2) Employment Discrimination Laws
As home to the largest number of immigrants across the globe, the U.S. has established stringent anti-discrimination laws in terms of hiring, promoting, referring, discharging, and so on. According to Title VII of the Civil Right Acts of 1964, it is illegal to discriminate both applicants as well as employees according to their color, race, sex, religion, or national origin.
The Age Discrimination in Employment Act of 1967 (ADEA) helps protect applicants and employees that are aged 40 and above from age discrimination in different aspects of employment. This law is enforced by the Equal Employment Opportunity Commission.
Workers with the same job content deserve the same salary, based on The Equal Pay Act of 1963. The Americans With Disabilities Act (ADA) of 1990, on the other hand, deems it illegal for businesses to refuse to employ qualified applicants due to their disability.
To avoid being slapped with penalties and/or lawsuits, it’s a must for any business in the U.S. to thoroughly know its workers. Some businesses are unable to adhere to the laws because they don’t have the right information about applicants and/or employees. It’s also good practice for your employees to know about these laws and their repercussions to your business. Consider them as your ally in abiding by employment laws.
3) The Employment Retirement Income Security Act of 1974 (ERISA)
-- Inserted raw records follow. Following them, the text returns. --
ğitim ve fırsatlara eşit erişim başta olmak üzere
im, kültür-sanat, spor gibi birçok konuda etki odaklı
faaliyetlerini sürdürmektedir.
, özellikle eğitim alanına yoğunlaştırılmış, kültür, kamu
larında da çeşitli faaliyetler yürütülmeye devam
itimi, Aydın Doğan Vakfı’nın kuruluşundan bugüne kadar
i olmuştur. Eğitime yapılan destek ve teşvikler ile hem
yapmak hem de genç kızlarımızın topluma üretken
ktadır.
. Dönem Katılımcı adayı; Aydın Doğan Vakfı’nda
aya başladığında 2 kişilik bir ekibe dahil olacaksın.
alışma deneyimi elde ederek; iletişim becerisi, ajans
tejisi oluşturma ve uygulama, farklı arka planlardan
Hiring the right people alone is a huge feat. However, it is even more difficult to keep them in your business for many years. Millennials in particular (those born from 1980 to 1996), which comprise the bulk of today’s workforce, are notorious for jumping from one employer to another in just a few years.
To promote loyalty to their company, many businesses offer attractive welfare plans to workers. While these benefits are not mandated by the ERISA, it dictates the minimum standards in providing such benefits. So if your business is thinking of offering health, disability, or life benefits to your employees, make sure you read the ERISA.
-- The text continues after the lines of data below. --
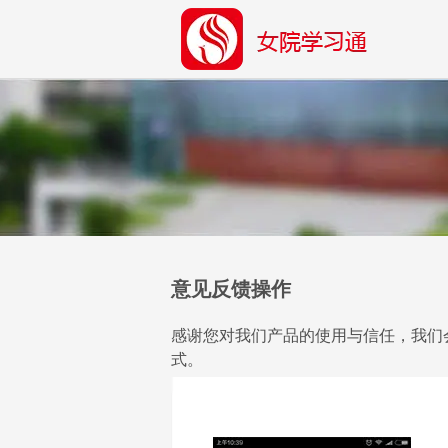
意见反馈操作
感谢您对我们产品的使用与信任，我们
式。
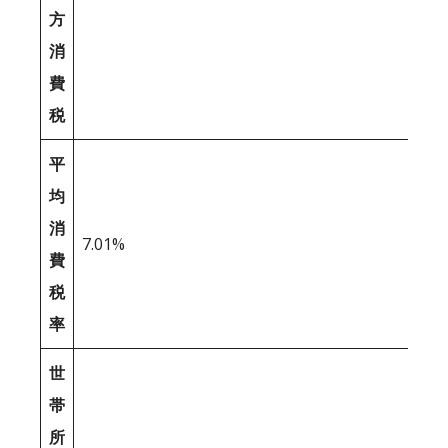
方
消
費
税
平
均
消
7.01%
費
税
率
世
帯
所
Also, remember that most employment laws (including the ERISA) are constantly being updated. Hence, you need to constantly stay informed about changes in order to stay on the right side of the law.
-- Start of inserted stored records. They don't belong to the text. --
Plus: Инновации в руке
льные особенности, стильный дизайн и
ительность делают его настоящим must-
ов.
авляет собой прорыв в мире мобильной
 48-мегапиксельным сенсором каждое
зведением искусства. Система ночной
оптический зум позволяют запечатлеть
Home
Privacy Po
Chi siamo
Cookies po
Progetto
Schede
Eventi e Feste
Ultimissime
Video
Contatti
An essential amendment to the ERISA is the Consolidated Omnibus Budget Reconciliation Act (COBRA), which enables select workers and their families to continue their health coverage for some time even after a job loss or other circumstances.
On the other hand, the Health Insurance Portability and Accountability Act (HIPAA), another ERISA amendment, safeguards workers and their families from discrimination in health coverage due to their health condition.
Businesses should also look into these other ERISA amendments: the Affordable Care Act, the Mental Health Parity Act, the Women’s Health and Cancer Rights Act, the Newborns’ and Mothers’ Health Protection Act, and the Mental Health Parity and Addiction Equity Act.
4) The Occupational Safety and Health Act of 1970 (OSHA)
It goes without saying that it’s your obligation as an employer to keep your workplace physically safe. The OSHA lays down safety provisions, which include industry-specific guidelines for businesses.
A fundamental part of the OSHA is the “General Duty Clause”. This states that workers should never be exposed to practice that poses an apparent danger to their safety.
No matter how careful your business is, there’s always the risk that injury, sickness, disability, and even death will take place in your workplace. If any of such terrible incidents occur, your employees and/or their dependents can submit claims for Workers Compensation Benefit. If you need guidance about workers’ compensation for work-related injuries, the best course of action is to consult experts in this field, such as the Friend, Levinson, and Turner Law firm.
If you violate U.S. employment laws (whether intentionally or inadvertently), you can face not just penalties but also bad PR for your business. It’s important to learn as much as possible about the laws, stay updated on amendments, and hold everyone accountable in following them.